Multi-Modal Foundation Models for Space-Air-Ground Integrated 6G and Beyond Networks: A Survey and Tutorial


Khan W. U., Adil M., Malik J., Sheemar C. K., Chatzinotas S., Alqahtani S. A., ...Daha Fazla

IEEE Open Journal of the Communications Society, 2026 (ESCI, Scopus) identifier

  • Yayın Türü: Makale / Derleme
  • Basım Tarihi: 2026
  • Doi Numarası: 10.1109/ojcoms.2026.3687570
  • Dergi Adı: IEEE Open Journal of the Communications Society
  • Derginin Tarandığı İndeksler: Emerging Sources Citation Index (ESCI), Scopus, Compendex, INSPEC, Directory of Open Access Journals
  • Anahtar Kelimeler: 6G, foundation models (FMs), multimodal learning, non-terrestrial networks (NTN), space-air-ground integrated networks (SAGIN)
  • İstanbul Gelişim Üniversitesi Adresli: Evet

Özet

Space-air-ground integrated networks (SAGINs) are emerging as a key architectural paradigm for 6G and beyond wireless systems, enabling seamless connectivity by integrating terrestrial radio access networks with aerial platforms and non-terrestrial networks (NTNs). The operation of SAGINs, however, departs significantly from conventional terrestrial assumptions due to high mobility, Doppler dynamics, intermittent connectivity, long and variable round-trip times, gateway bottlenecks, and strong cross-layer coupling.
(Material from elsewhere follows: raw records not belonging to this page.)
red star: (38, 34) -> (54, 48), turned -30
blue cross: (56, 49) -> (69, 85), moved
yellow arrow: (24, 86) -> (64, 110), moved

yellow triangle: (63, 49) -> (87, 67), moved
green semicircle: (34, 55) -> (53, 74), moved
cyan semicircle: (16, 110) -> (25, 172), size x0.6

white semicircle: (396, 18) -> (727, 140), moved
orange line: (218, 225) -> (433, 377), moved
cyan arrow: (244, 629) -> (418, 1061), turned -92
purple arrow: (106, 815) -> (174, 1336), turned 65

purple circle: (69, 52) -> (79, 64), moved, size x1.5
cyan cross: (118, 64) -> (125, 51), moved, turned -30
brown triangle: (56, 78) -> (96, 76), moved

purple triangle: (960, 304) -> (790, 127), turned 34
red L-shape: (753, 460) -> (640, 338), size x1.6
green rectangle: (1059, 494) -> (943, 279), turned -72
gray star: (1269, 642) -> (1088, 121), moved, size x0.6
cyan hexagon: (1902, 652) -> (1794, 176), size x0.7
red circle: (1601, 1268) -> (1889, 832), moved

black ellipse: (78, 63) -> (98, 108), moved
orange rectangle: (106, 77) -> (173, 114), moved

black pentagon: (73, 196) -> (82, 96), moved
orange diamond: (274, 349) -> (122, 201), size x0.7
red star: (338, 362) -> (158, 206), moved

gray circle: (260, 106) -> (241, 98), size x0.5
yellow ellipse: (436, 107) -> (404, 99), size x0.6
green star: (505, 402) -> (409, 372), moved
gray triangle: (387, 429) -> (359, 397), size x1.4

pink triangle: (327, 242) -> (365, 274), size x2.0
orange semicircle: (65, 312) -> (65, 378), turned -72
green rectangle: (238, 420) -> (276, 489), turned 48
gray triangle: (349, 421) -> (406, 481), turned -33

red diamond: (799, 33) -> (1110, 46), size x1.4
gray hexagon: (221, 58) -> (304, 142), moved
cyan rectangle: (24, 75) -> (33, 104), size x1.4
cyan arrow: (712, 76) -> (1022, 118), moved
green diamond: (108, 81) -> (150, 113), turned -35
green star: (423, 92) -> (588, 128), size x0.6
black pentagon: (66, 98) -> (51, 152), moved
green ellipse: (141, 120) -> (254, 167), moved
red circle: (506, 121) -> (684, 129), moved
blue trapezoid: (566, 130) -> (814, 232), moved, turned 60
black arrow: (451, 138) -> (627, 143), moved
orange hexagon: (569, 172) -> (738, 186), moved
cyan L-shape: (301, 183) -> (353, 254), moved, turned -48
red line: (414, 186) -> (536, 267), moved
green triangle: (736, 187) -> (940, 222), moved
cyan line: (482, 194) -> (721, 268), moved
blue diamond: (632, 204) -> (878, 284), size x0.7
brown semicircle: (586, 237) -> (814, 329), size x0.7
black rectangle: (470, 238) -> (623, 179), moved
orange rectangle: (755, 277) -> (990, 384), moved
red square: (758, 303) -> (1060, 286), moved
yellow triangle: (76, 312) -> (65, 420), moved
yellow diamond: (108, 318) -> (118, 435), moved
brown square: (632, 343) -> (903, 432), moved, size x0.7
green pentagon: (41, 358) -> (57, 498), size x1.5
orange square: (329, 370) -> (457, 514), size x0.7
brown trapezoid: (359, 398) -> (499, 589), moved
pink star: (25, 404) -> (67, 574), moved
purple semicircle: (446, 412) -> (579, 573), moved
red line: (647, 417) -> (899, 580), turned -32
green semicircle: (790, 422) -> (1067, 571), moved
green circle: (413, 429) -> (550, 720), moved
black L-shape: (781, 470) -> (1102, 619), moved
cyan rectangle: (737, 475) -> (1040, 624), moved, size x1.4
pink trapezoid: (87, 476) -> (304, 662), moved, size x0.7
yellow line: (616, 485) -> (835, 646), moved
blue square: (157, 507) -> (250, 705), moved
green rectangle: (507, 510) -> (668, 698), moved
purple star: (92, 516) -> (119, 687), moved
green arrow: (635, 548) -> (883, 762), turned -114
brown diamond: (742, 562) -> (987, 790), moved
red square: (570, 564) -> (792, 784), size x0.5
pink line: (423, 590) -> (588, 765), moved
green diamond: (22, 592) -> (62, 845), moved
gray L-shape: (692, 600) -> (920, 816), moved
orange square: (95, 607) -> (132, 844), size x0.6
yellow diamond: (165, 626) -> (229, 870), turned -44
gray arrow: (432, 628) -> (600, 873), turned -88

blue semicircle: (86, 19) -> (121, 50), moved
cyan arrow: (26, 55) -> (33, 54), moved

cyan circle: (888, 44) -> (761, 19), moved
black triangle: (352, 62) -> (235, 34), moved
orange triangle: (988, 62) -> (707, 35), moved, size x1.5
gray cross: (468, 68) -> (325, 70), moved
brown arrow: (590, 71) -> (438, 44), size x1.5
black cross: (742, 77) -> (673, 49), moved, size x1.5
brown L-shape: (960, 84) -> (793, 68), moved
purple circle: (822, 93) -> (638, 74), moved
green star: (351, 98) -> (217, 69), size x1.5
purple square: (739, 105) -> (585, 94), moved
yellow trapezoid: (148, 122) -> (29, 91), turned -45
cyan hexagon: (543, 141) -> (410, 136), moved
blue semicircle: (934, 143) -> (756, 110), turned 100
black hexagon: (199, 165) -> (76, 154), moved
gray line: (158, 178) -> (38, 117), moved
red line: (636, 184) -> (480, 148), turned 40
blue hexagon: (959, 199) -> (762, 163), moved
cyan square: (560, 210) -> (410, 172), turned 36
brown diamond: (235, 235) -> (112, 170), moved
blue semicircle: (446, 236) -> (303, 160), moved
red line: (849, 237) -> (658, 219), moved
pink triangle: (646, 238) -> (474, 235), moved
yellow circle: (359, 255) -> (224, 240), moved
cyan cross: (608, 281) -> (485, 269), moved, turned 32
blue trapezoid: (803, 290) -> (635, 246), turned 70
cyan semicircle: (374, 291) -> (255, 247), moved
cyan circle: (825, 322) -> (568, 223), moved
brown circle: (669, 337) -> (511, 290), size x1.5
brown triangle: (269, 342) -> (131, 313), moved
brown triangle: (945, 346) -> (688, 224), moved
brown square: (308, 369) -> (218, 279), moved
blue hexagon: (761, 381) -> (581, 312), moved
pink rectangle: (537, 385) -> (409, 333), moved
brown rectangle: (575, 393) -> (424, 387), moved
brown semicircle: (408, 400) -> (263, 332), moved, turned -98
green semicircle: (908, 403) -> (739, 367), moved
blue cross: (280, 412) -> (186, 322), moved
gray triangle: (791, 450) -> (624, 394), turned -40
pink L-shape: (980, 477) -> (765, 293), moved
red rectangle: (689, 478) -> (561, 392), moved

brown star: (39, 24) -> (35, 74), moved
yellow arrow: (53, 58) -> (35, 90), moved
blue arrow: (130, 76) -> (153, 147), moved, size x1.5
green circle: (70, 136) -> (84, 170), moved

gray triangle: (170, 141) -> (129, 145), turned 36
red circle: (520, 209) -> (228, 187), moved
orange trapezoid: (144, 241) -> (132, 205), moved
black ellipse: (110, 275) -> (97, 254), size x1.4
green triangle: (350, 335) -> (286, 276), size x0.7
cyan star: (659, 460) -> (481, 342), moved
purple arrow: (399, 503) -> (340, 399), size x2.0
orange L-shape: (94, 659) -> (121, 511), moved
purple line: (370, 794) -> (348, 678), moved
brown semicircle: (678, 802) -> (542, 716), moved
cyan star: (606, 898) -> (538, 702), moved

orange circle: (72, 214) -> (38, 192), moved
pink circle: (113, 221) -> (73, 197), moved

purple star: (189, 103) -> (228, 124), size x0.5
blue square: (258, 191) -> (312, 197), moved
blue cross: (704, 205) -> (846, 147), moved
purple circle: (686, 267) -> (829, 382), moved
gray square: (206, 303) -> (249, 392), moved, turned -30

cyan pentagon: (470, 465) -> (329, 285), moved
These characteristics motivate intelligence frameworks that leverage heterogeneous contextual information beyond traditional radio frequency (RF) measurements. This paper presents a comprehensive survey and tutorial on multi-modal foundation models (FMs) for SAGIN-centric 6G systems. The survey first introduces a structured taxonomy of SAGIN data modalities, including RF/channel state information (CSI), topology graphs, trajectories and ephemeris, telemetry and traffic traces, weather and atmospheric context, and sensing signals enabled by integrated sensing and communication (ISAC). It then reviews representation and tokenization strategies for heterogeneous wireless modalities and surveys emerging architecture families for multi-modal FMs, including early, late, and hybrid fusion designs, cross-attention mechanisms, mixture-of-experts models, hierarchical multi-timescale architectures, and retrieval-augmented frameworks. The paper further summarizes training paradigms such as masked modeling, cross-modal contrastive learning, and predictive pretraining, together with adaptation strategies including parameter-efficient fine-tuning, continual learning, and federated updates. In addition, the survey discusses system-level considerations for integrating multi-modal FMs into network control loops and deployment environments, covering distributed inference, model compression, intermittency-aware operation, and safety constraints. Finally, the paper outlines benchmarking principles for evaluating multi-modal intelligence in SAGINs and identifies key open research challenges and future directions for building robust, deployable AI-native 6G networks.